Exercise goal>
Leave out the pictures and repeat the data exactly.

Study material>
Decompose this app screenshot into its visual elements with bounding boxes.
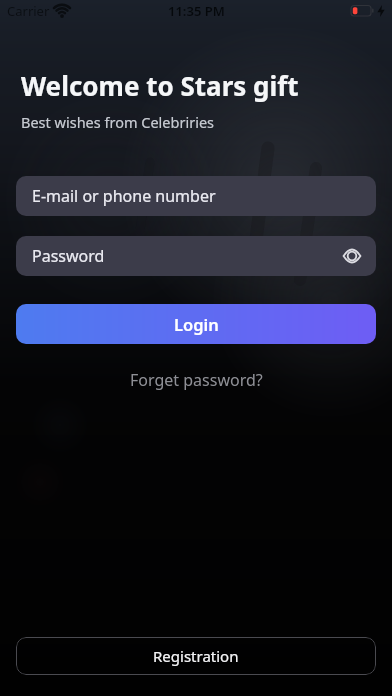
button[interactable]: Login bbox=[16, 304, 376, 344]
staticText: Login bbox=[174, 313, 219, 335]
button[interactable]: Registration bbox=[16, 637, 376, 675]
button[interactable]: Password bbox=[16, 236, 376, 276]
staticText: 11:35 PM bbox=[168, 2, 225, 20]
staticText: E-mail or phone number bbox=[32, 185, 216, 207]
button[interactable]: E-mail or phone number bbox=[16, 176, 376, 216]
button[interactable]: Forget password? bbox=[130, 369, 263, 391]
staticText: Password bbox=[32, 245, 105, 267]
staticText: Welcome to Stars gift bbox=[21, 68, 299, 103]
staticText: Registration bbox=[153, 646, 239, 666]
staticText: Carrier bbox=[7, 2, 50, 20]
staticText: Best wishes from Celebriries bbox=[21, 112, 215, 132]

Your solution>
Decompose this app screenshot into its visual elements with bounding boxes.
button[interactable]: Login bbox=[16, 304, 376, 344]
staticText: Login bbox=[174, 313, 219, 335]
button[interactable]: Registration bbox=[16, 637, 376, 675]
button[interactable]: Password bbox=[16, 236, 376, 276]
staticText: 11:35 PM bbox=[168, 2, 225, 20]
staticText: E-mail or phone number bbox=[32, 185, 216, 207]
button[interactable]: E-mail or phone number bbox=[16, 176, 376, 216]
button[interactable]: Forget password? bbox=[130, 369, 263, 391]
staticText: Password bbox=[32, 245, 105, 267]
staticText: Welcome to Stars gift bbox=[21, 68, 299, 103]
staticText: Registration bbox=[153, 646, 239, 666]
staticText: Carrier bbox=[7, 2, 50, 20]
staticText: Best wishes from Celebriries bbox=[21, 112, 215, 132]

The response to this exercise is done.